= ACTIVITY =
Having read the records, set them all down exactly as they appear.
━━━ DATA FOR ANALYSIS
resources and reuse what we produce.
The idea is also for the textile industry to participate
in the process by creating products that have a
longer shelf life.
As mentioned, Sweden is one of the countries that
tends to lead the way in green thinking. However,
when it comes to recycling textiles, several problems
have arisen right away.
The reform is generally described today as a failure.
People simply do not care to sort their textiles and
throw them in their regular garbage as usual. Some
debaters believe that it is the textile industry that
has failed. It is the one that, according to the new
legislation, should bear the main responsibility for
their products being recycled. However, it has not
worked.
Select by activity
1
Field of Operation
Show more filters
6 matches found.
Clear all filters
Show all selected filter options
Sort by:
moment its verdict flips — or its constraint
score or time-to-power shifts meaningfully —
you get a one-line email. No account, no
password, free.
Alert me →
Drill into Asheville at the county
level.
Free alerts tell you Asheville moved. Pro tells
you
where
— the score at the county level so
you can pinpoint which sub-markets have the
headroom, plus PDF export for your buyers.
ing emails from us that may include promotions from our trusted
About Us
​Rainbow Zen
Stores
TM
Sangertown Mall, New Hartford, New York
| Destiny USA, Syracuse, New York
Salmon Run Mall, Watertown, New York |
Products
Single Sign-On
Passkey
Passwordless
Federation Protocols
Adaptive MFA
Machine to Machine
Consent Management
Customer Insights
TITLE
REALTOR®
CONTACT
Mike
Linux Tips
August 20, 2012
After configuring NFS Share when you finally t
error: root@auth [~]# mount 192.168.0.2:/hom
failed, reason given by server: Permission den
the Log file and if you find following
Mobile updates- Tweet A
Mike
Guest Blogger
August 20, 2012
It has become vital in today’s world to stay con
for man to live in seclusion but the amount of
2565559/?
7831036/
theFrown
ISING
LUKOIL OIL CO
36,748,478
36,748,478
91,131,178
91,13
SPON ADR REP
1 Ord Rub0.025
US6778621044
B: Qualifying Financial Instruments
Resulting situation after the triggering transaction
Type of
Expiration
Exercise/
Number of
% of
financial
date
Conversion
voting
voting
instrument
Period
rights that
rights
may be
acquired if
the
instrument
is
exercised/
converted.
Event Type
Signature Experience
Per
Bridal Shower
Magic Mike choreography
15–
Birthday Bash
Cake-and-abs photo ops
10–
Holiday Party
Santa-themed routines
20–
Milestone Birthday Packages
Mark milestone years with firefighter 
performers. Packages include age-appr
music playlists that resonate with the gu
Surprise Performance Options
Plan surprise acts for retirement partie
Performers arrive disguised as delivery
━━━━━━
= ANSWER =
resources and reuse what we produce.
The idea is also for the textile industry to participate
in the process by creating products that have a
longer shelf life.
As mentioned, Sweden is one of the countries that
tends to lead the way in green thinking. However,
when it comes to recycling textiles, several problems
have arisen right away.
The reform is generally described today as a failure.
People simply do not care to sort their textiles and
throw them in their regular garbage as usual. Some
debaters believe that it is the textile industry that
has failed. It is the one that, according to the new
legislation, should bear the main responsibility for
their products being recycled. However, it has not
worked.
Select by activity
1
Field of Operation
Show more filters
6 matches found.
Clear all filters
Show all selected filter options
Sort by:
moment its verdict flips — or its constraint
score or time-to-power shifts meaningfully —
you get a one-line email. No account, no
password, free.
Alert me →
Drill into Asheville at the county
level.
Free alerts tell you Asheville moved. Pro tells
you
where
— the score at the county level so
you can pinpoint which sub-markets have the
headroom, plus PDF export for your buyers.
ing emails from us that may include promotions from our trusted
About Us
​Rainbow Zen
Stores
TM
Sangertown Mall, New Hartford, New York
| Destiny USA, Syracuse, New York
Salmon Run Mall, Watertown, New York |
Products
Single Sign-On
Passkey
Passwordless
Federation Protocols
Adaptive MFA
Machine to Machine
Consent Management
Customer Insights
TITLE
REALTOR®
CONTACT
Mike
Linux Tips
August 20, 2012
After configuring NFS Share when you finally t
error: root@auth [~]# mount 192.168.0.2:/hom
failed, reason given by server: Permission den
the Log file and if you find following
Mobile updates- Tweet A
Mike
Guest Blogger
August 20, 2012
It has become vital in today’s world to stay con
for man to live in seclusion but the amount of
2565559/?
7831036/
theFrown
ISING
LUKOIL OIL CO
36,748,478
36,748,478
91,131,178
91,13
SPON ADR REP
1 Ord Rub0.025
US6778621044
B: Qualifying Financial Instruments
Resulting situation after the triggering transaction
Type of
Expiration
Exercise/
Number of
% of
financial
date
Conversion
voting
voting
instrument
Period
rights that
rights
may be
acquired if
the
instrument
is
exercised/
converted.
Event Type
Signature Experience
Per
Bridal Shower
Magic Mike choreography
15–
Birthday Bash
Cake-and-abs photo ops
10–
Holiday Party
Santa-themed routines
20–
Milestone Birthday Packages
Mark milestone years with firefighter 
performers. Packages include age-appr
music playlists that resonate with the gu
Surprise Performance Options
Plan surprise acts for retirement partie
Performers arrive disguised as delivery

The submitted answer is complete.